Using the legitimate process names coupled with a random list of English language words, we create two matrices: one for letters and one for bigrams. They will then be used to score a string. The higher the score, the more random the word is.
Our research studied other characteristics such as vowel frequency, the ratio of upper case, lower case characters, and the ratio of alpha, non-alpha characters. Using a supervised learning algorithm based on decision trees, we identify the most determining characteristics.
Figure 4: features importance to determining the randomness of a word | Source: Orange Cyberdefense CyberSOC
As shown in this graph, 2grams and rare letters are the two most critical characteristics for identifying a random string. We will keep only these two and add upper_freq as weighting.
Building a prototype: BAD, LEGIT or SUSPICIOUS?
Now that we have identified the variables to discriminate a random string and a detection method, we can build a prototype. Based on the results obtained during the previous analyses, thresholds are configured, and the function is applied to our dataset. Finally, we compare the results obtained by our prototype with the labels that we have associated with each value. Our dataset contains two titles: BAD for the random chains, LEGIT for the others. Our prototype also returns a SUSPICIOUS category for chains that are difficult to classify.

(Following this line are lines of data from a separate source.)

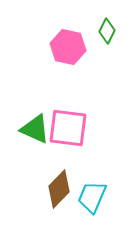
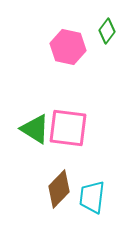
green diamond: rotated 10 degrees clockwise
green triangle: rotated 8 degrees clockwise
cyan trapezoid: rotated 16 degrees counterclockwise
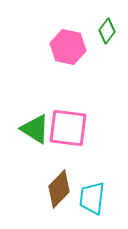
cyan trapezoid: moved 1 px down
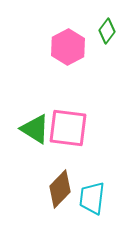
pink hexagon: rotated 20 degrees clockwise
brown diamond: moved 1 px right
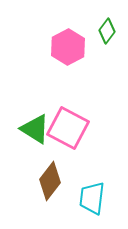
pink square: rotated 21 degrees clockwise
brown diamond: moved 10 px left, 8 px up; rotated 6 degrees counterclockwise
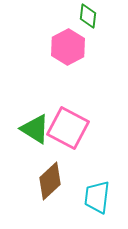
green diamond: moved 19 px left, 15 px up; rotated 30 degrees counterclockwise
brown diamond: rotated 9 degrees clockwise
cyan trapezoid: moved 5 px right, 1 px up
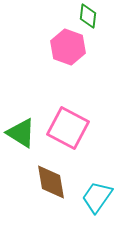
pink hexagon: rotated 12 degrees counterclockwise
green triangle: moved 14 px left, 4 px down
brown diamond: moved 1 px right, 1 px down; rotated 57 degrees counterclockwise
cyan trapezoid: rotated 28 degrees clockwise
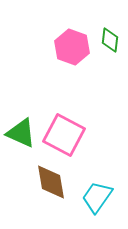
green diamond: moved 22 px right, 24 px down
pink hexagon: moved 4 px right
pink square: moved 4 px left, 7 px down
green triangle: rotated 8 degrees counterclockwise
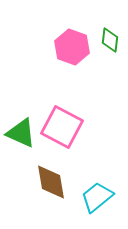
pink square: moved 2 px left, 8 px up
cyan trapezoid: rotated 16 degrees clockwise
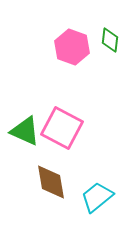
pink square: moved 1 px down
green triangle: moved 4 px right, 2 px up
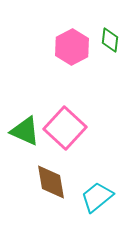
pink hexagon: rotated 12 degrees clockwise
pink square: moved 3 px right; rotated 15 degrees clockwise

The result is rather satisfactory; the dataset contains 403 strings, of which 45 are random. Thirty-six of them have been correctly identified, and a large part of the non-random strings have been correctly detected. Only 8 false positives and 4 false negatives were detected.
If we take a look at errors, we see :
- LZMA_EXE is seen as random by our prototype while it is labeled as non-random.
- HxTsr, OSPPSVC, or wsqmcons are seen as suspicious while labeled non-random; here again, the result does not seem surprising.
Errors can be reduced in different ways:
- By changing the score matrix.
- By combining the result with another metric such as prevalence, for example.
As the dataset was a little small, the prototype was also tested on an artificial dataset. Overall, if there were some errors, the results are rather good (more than 90% true positive and false negative). The prototype can, therefore, be considered functional.
Run: example with Splunk®
The next step is to integrate this mechanism into our SIEMs. So the prototype is ported in a Splunk® app. The impact on performance is anecdotal. The SIEM version also incorporates new features such as returning a score instead of a class. It also allows for generating a scoring matrix for the different parts. This makes it possible to directly set up another scoring mechanism in SIEM or feed a machine learning algorithm.
The application is used to develop new detection mechanisms. In the example below, we try to identify processes with a random name. As previously mentioned, we can integrate the process’s prevalence (i.e., the number of machines on which it is running) into our scoring mechanism. This allows us to reduce the false positive rate with a lower scoring matrix. Note also that we can couple this mechanism with a whitelist.
Figure 6: Example result obtained on Splunk® lab | Source: Orange Cyberdefense CyberSOC
The result shows that the command does allow to identify processes with a random name and, in our case, to detect a threat.
Conclusion: the perpetual evolution of detection tools
This case is a good illustration of the need always to evolve these detection tools. From this simple application, many new scenarios can be set up. Random processes are just one example among many (registry keys, file names, URL, etc.). A random name is not systematically linked to a threat. On the other hand, using this mechanism and other indicators such as Threat Intelligence or prevalence can enrich detection.